Segment Start: Supplied data

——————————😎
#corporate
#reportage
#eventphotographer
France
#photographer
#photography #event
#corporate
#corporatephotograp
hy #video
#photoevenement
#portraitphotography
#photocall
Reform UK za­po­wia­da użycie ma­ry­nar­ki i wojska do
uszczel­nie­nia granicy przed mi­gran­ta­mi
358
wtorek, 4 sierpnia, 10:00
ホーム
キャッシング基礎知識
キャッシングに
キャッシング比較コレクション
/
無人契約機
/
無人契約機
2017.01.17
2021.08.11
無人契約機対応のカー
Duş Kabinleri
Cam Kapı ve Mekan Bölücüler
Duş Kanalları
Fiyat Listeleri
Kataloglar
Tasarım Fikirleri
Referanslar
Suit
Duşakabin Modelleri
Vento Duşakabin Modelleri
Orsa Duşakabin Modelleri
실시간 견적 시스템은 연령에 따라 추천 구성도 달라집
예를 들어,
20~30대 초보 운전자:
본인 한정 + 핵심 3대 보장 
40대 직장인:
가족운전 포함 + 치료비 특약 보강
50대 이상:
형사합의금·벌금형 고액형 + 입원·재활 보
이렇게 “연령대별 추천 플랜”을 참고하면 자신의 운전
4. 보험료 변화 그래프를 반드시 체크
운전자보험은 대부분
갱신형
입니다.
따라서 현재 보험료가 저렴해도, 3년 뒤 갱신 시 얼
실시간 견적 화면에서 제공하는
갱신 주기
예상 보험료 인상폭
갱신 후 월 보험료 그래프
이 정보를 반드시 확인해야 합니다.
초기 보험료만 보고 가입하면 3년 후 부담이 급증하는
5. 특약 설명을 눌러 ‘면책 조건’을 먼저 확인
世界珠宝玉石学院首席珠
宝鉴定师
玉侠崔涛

Segment End: Supplied data

To do =
Lines containing the string "Duşakabin" are the ones to copy from the entries above.

Your response =
Duşakabin Modelleri
Vento Duşakabin Modelleri
Orsa Duşakabin Modelleri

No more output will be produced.